January 13, 2022 | Written by Amber Van Schooneveld

What are you learning from The 12 Minor Prophets? Follow along with us in the Reading Plan!



Amber Van Schooneveld:
 Zephaniah

Reading Zephaniah is hard. You enter a world more than 2,500 years ago in which a jealous, wrathful God promises destruction — that blood will pour forth like dust and entrails like filth. How do you understand this in our modern context in which we read God primarily through the lens of grace? 

Though I have a hard time intellectually integrating this God of annihilation into my worldview, I can ask myself, “What can I learn from this?” Zephaniah makes clear what God hates: Violence and deceit, pride, complacency.

Zephaniah also shares what God values: Humility, righteousness, those who seek Him.

While I honestly don’t know what to do with Zephaniah, I can glean how to live my life today: humbly, without violence or deceit, without complacency, and in righteousness. 

The one that strikes me the most is “complacency.” Zephaniah 1:12 says “I will search Jerusalem with lamps and punish those who are complacent, who are like wine left on its dregs, who think, ‘The Lord will do nothing, either good or bad.’” 

I hate to admit how much this resembles me. If I had to come up with a few words to describe how the past two years have left me, they would be, “exhausted and checked out.” When every conversation seems like a potential minefield for offense and even the simplest interactions seem fraught, I am afraid that my weaker impulses have won out: I want to withdraw from this crazy world and just stop engaging. I want to be complacent, enjoying my comfortable life far from the screaming of the world. 

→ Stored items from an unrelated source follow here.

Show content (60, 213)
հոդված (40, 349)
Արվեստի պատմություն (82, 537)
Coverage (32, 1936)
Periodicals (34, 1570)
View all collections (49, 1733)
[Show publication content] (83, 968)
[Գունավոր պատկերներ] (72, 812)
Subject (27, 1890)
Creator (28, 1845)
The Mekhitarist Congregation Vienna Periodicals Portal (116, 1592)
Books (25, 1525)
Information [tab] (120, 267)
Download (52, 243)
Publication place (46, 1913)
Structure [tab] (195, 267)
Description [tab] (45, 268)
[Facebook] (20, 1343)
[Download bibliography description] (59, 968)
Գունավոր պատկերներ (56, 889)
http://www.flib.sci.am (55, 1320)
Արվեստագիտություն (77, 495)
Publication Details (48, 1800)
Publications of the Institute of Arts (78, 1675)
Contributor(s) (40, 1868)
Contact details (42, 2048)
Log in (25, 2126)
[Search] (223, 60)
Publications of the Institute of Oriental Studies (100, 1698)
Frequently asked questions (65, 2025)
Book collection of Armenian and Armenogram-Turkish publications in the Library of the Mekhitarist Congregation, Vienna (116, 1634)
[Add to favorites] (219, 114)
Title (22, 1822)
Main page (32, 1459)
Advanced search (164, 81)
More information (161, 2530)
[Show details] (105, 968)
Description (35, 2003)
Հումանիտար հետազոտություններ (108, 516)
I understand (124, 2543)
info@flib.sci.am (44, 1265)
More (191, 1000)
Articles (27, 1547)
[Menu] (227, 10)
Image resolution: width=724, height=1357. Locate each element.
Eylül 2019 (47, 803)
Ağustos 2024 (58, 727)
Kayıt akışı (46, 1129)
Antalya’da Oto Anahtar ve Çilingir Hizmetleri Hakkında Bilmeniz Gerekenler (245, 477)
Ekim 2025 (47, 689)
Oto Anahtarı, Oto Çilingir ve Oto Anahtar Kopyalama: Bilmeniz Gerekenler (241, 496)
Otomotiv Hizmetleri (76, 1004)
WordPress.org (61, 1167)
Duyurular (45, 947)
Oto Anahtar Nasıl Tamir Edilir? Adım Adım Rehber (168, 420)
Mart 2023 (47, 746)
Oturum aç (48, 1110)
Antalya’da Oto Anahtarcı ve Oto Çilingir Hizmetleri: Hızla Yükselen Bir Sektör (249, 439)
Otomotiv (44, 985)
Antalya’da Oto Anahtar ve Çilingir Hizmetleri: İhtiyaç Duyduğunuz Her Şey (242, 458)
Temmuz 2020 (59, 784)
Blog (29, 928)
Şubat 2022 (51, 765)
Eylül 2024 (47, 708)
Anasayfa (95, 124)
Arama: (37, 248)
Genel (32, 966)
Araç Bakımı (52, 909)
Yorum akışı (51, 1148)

But we know, from both the Old Testament and the New, that the Lord doesn’t want a disengaged and comfortable people. He wants a people who are actively seeking to remake this world in His image. 

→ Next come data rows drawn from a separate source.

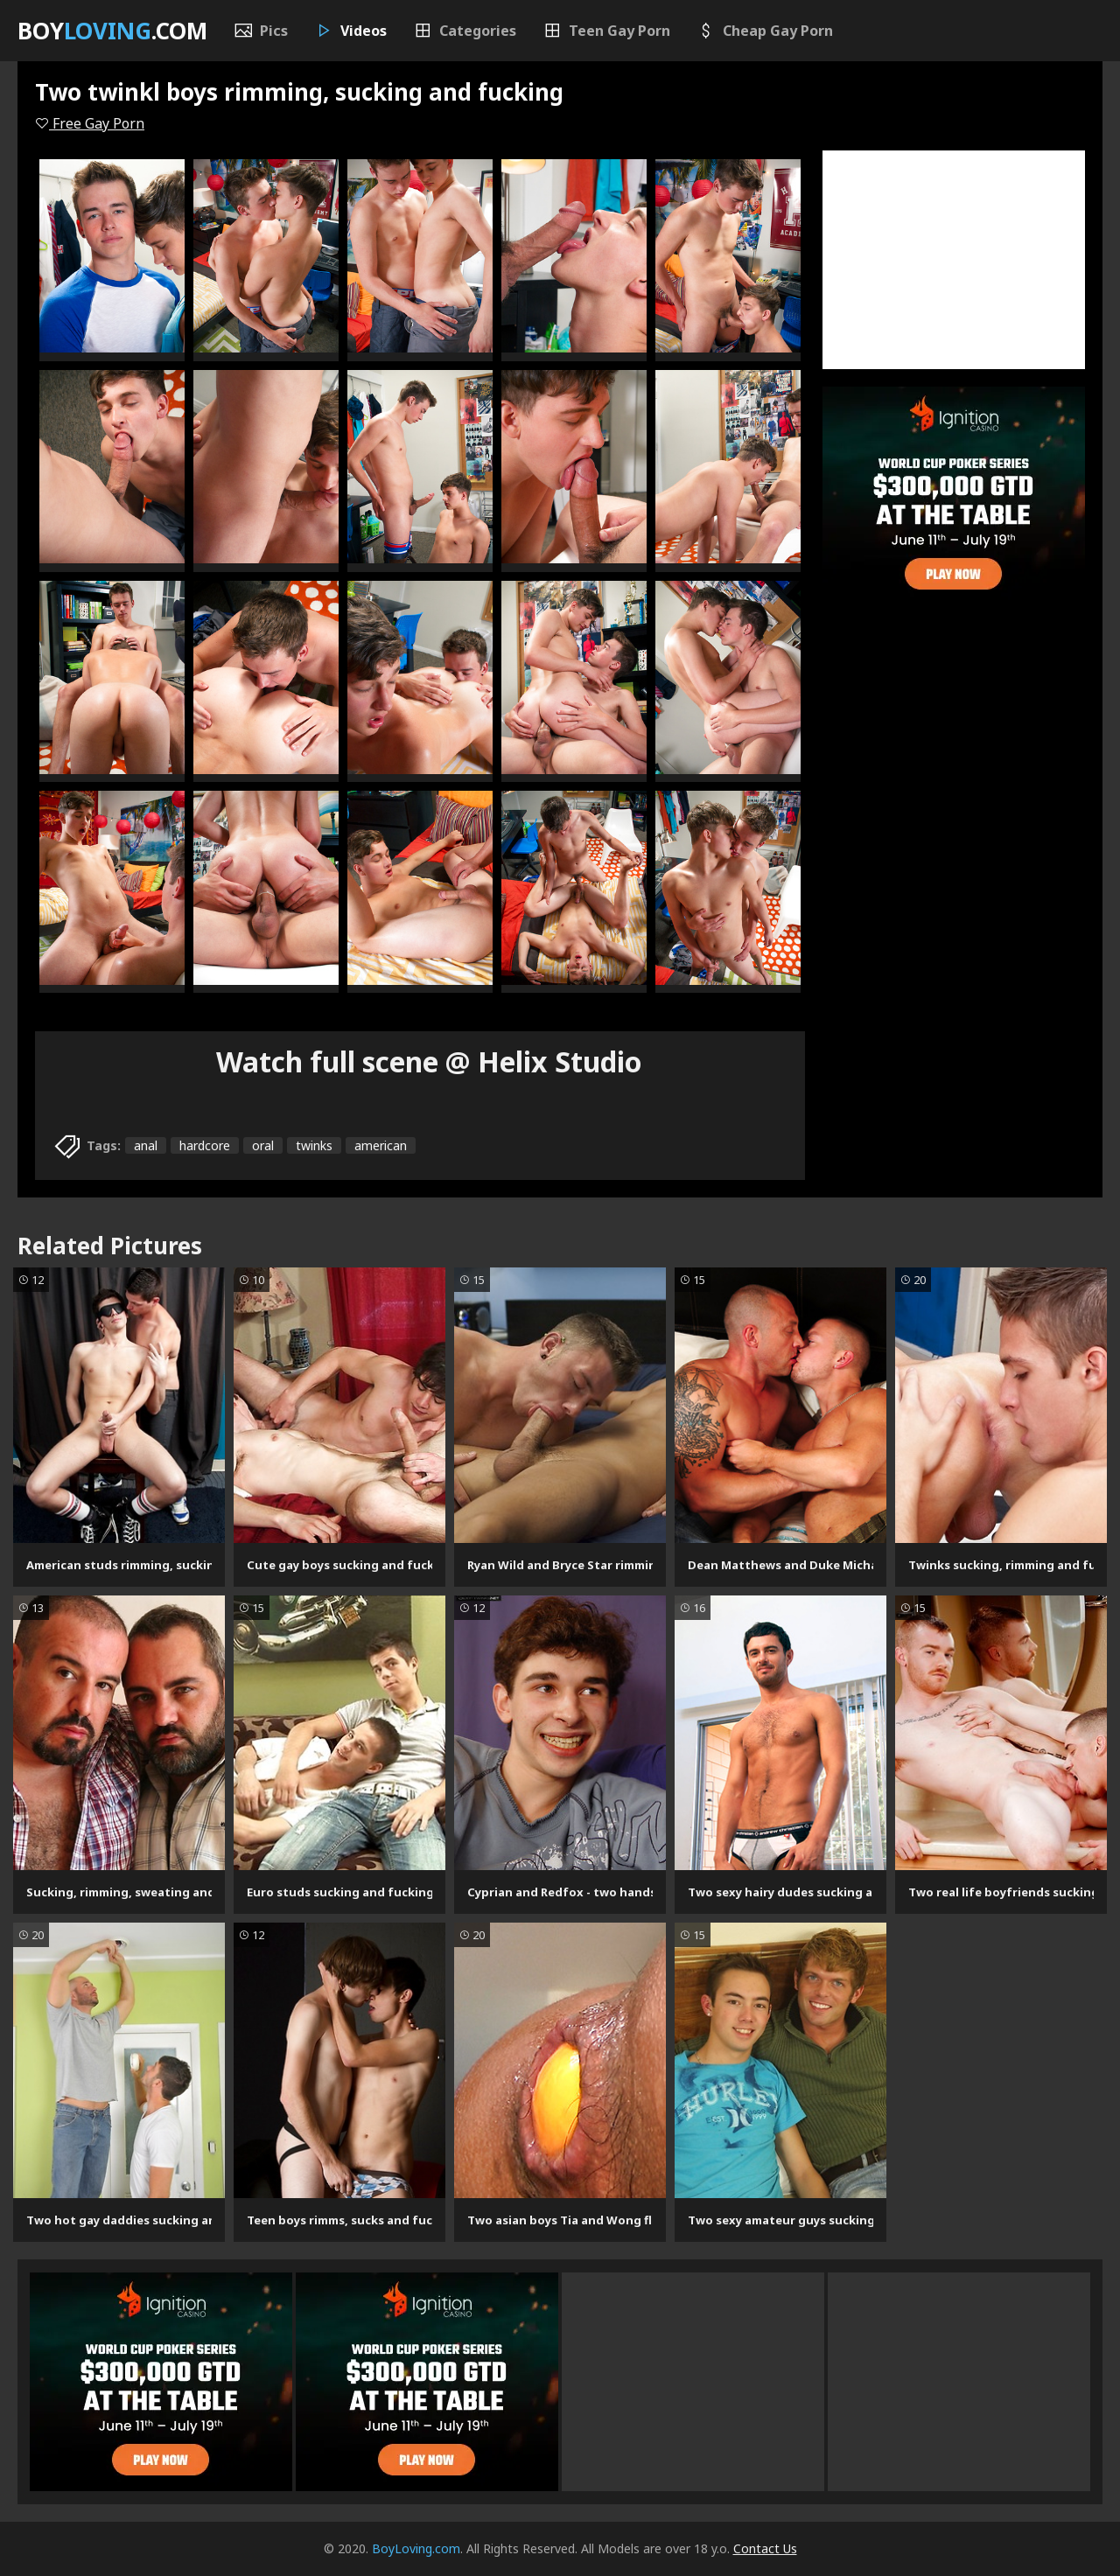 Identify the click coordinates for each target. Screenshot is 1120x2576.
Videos (350, 30)
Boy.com (112, 30)
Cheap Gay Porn (764, 30)
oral (263, 1145)
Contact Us (765, 2548)
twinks (314, 1145)
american (380, 1145)
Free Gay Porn (89, 123)
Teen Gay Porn (606, 30)
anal (146, 1145)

I realize in this new year that I need to find better methods of preventing burnout and check-out. To find wells of refreshment. Sources of hope. Energy for action. For me, some of that comes down to boundaries. I can’t care about anything when I feel that I ought to care about everything, when I carry the weight of every world issue on my shoulders. When I do attempt it, I become exhausted and complacent because I tried to lift too much.

Here’s what I think I need to do in this new year: In a world of noise and screaming, I need to thoughtfully consider what I need to turn down the volume on, what I need to turn up the volume on, and which channels I need to simply switch off. The answer to the second is clear to me: I need to turn up the voice of the Lord, words of righteousness and hope. The answer to the first and third questions are much more difficult, and ones I’ll have to ponder. 

What do you think? Which words from Zephaniah impact you the most and what do you think they might mean for your life this year?